> **EXERCISE**
If an entry includes an image, drop the image and copy the rest verbatim.

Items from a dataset
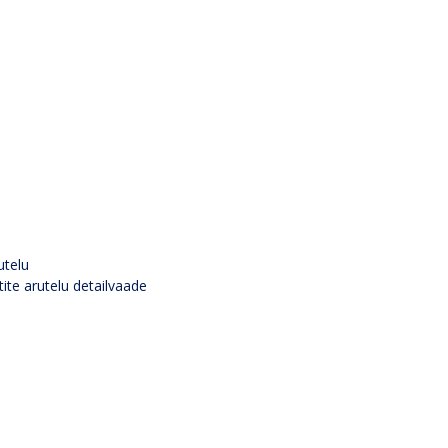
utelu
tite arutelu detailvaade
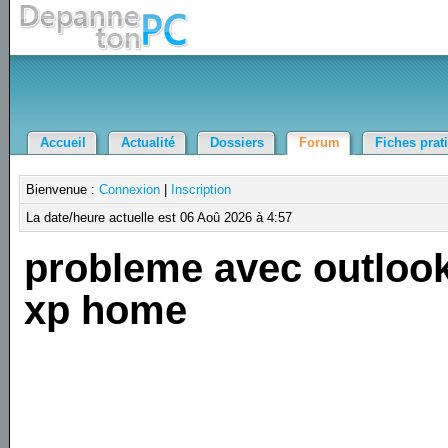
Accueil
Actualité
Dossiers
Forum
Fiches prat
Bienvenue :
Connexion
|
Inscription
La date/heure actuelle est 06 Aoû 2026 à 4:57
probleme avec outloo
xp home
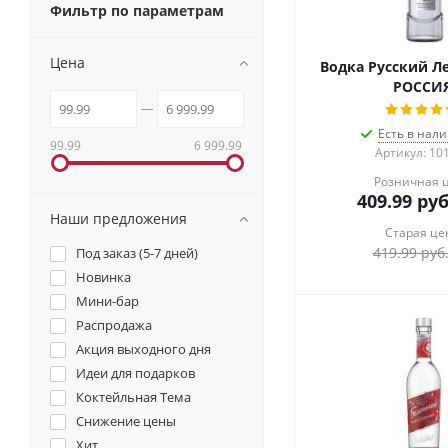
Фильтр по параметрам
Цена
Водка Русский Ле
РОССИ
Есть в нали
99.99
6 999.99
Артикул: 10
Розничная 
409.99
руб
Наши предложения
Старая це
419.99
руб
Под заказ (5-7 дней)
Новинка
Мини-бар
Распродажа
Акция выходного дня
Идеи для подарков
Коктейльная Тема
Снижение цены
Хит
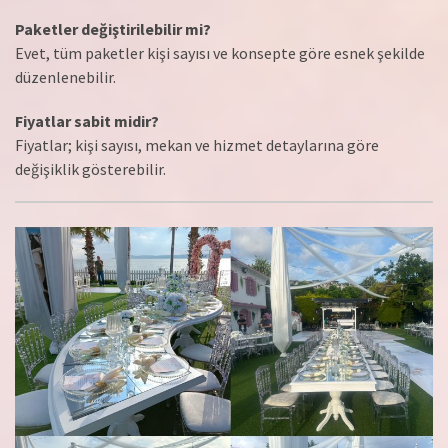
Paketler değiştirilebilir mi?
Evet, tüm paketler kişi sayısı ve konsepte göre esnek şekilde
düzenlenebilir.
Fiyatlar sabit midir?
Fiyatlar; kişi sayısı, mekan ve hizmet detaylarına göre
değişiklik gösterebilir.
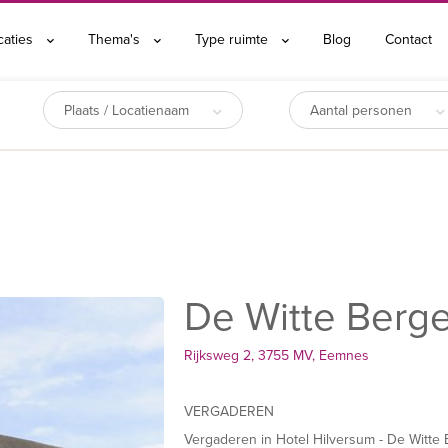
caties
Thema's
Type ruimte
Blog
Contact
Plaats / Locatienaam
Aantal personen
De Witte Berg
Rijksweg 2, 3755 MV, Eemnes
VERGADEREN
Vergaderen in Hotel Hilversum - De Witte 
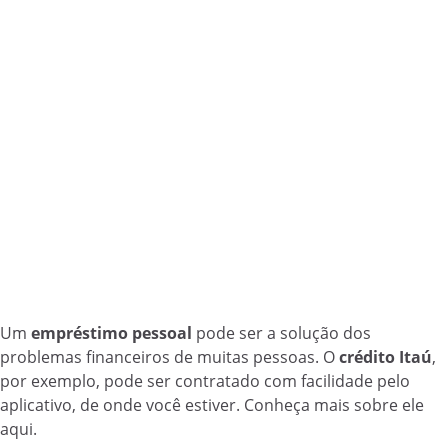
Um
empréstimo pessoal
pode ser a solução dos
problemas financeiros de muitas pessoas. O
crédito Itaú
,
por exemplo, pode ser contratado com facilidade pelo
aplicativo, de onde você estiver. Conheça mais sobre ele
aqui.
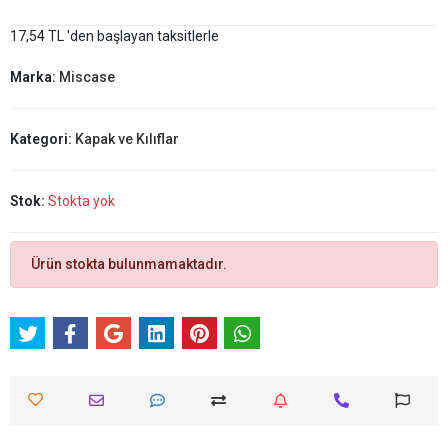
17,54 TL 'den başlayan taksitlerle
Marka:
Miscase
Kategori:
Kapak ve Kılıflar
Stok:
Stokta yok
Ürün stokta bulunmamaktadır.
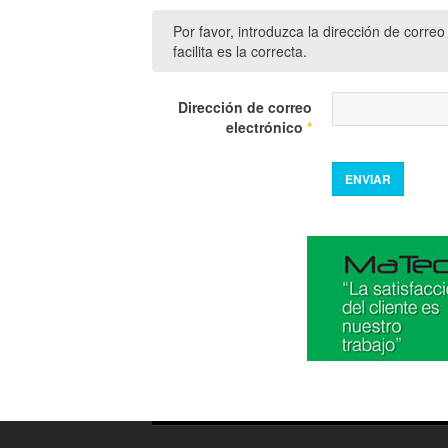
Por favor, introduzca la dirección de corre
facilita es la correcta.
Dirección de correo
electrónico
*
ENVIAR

> **WRITTEN REPLY**
utelu
tite arutelu detailvaade
Accueil
Actualité
Dossiers
Forum
Fiches prat
Bienvenue :
Connexion
|
Inscription
La date/heure actuelle est 06 Aoû 2026 à 4:57
probleme avec outloo
xp home
Фильтр по параметрам
Цена
Водка Русский Ле
РОССИ
Есть в нали
99.99
6 999.99
Артикул: 10
Розничная 
409.99
руб
Наши предложения
Старая це
419.99
руб
Под заказ (5-7 дней)
Новинка
Мини-бар
Распродажа
Акция выходного дня
Идеи для подарков
Коктейльная Тема
Снижение цены
Хит
Paketler değiştirilebilir mi?
Evet, tüm paketler kişi sayısı ve konsepte göre esnek şekilde
düzenlenebilir.
Fiyatlar sabit midir?
Fiyatlar; kişi sayısı, mekan ve hizmet detaylarına göre
değişiklik gösterebilir.
caties
Thema's
Type ruimte
Blog
Contact
Plaats / Locatienaam
Aantal personen
De Witte Berg
Rijksweg 2, 3755 MV, Eemnes
VERGADEREN
Vergaderen in Hotel Hilversum - De Witte 
Um
empréstimo pessoal
pode ser a solução dos
problemas financeiros de muitas pessoas. O
crédito Itaú
,
por exemplo, pode ser contratado com facilidade pelo
aplicativo, de onde você estiver. Conheça mais sobre ele
aqui.
17,54 TL 'den başlayan taksitlerle
Marka:
Miscase
Kategori:
Kapak ve Kılıflar
Stok:
Stokta yok
Ürün stokta bulunmamaktadır.
Por favor, introduzca la dirección de corre
facilita es la correcta.
Dirección de correo
electrónico
*
ENVIAR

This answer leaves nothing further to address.